Whenever you deal with textual data, the coded character set is the link between the data as perceived by the user and the numbers assigned to them in the computer. Once you understand the definitions behind the coded character sets, you will be able to retain the character boundaries in all your processing. When text is converted to another coded character set environment, such as sending information in UTF-8 on the Web, you should know about the attributes of the coded character sets that can come into play and design the converter accordingly. If you are going to use an existing converter, you should be aware of the information that has to be passed to the converter, of the factors that affect items such as buffer allocations, and of what can be expected in the results of conversion. You should also have an understanding of how to deal with characters that may not be in a given coded character set definition. Hopefully, this article would have helped you in this regard.
IBM's globalization strategy is to use Unicode for text representation. The non-Unicode coded character sets will still be encountered on the web, and in systems and databases connected to the web.

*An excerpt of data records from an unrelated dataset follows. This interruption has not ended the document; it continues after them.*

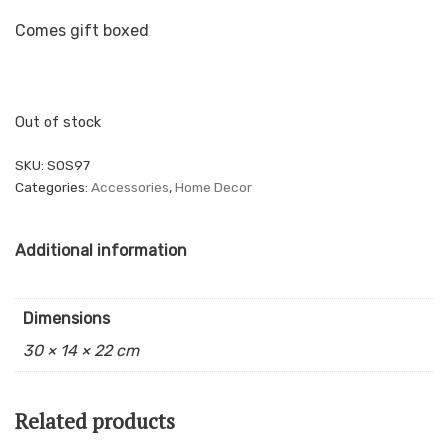
Comes gift boxed
Out of stock
SKU:
SOS97
Categories:
Accessories
,
Home Decor
Additional information
Dimensions
30 × 14 × 22 cm
Related products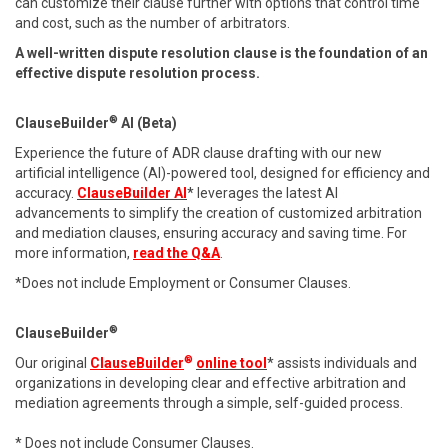
can customize their clause further with options that control time
and cost, such as the number of arbitrators.
A well-written dispute resolution clause is the foundation of an
effective dispute resolution process.
®
ClauseBuilder
AI (Beta)
Experience the future of ADR clause drafting with our new
artificial intelligence (AI)-powered tool, designed for efficiency and
accuracy.
ClauseBuilder AI
* leverages the latest AI
advancements to simplify the creation of customized arbitration
and mediation clauses, ensuring accuracy and saving time. For
more information,
read the Q&A
.
*Does not include Employment or Consumer Clauses.
®
ClauseBuilder
®
Our original
ClauseBuilder
online tool
* assists individuals and
organizations in developing clear and effective arbitration and
mediation agreements through a simple, self-guided process.
* Does not include Consumer Clauses.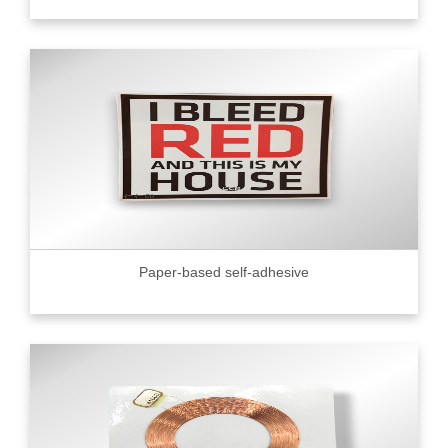
Paper-based self-adhesive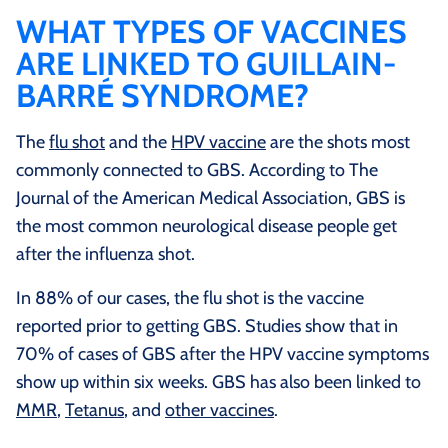
WHAT TYPES OF VACCINES
ARE LINKED TO GUILLAIN-
BARRÉ SYNDROME?
The
flu shot
and the
HPV vaccine
are the shots most
commonly connected to GBS. According to The
Journal of the American Medical Association, GBS is
the most common neurological disease people get
after the influenza shot.
In 88% of our cases, the flu shot is the vaccine
reported prior to getting GBS. Studies show that in
70% of cases of GBS after the HPV vaccine symptoms
show up within six weeks. GBS has also been linked to
MMR
,
Tetanus
, and
other vaccines
.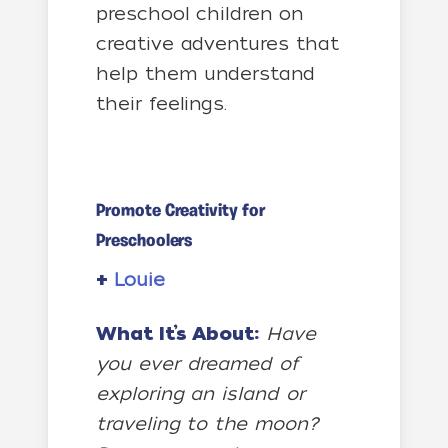
preschool children on
creative adventures that
help them understand
their feelings.
Promote Creativity for
Preschoolers
+
Louie
What It’s About:
Have
you ever dreamed of
exploring an island or
traveling to the moon?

Over the years, IBM experts have been participating and contributing to the International Standardization projects on coded character sets either directly--in the working groups of JTC1/SC2--or at the national and regional levels, as well as in industry consortia such as the Unicode consortium. IBM also has a corporate standards program to ensure that IBM-defined coded character sets are consistent with various national and international standards.
IBM is also contributing to furthering the use of Unicode everywhere via ICU (International Components for Unicode) as Java and C libraries. These libraries include an extensive set of conversion support for different coded character sets to and from Unicode.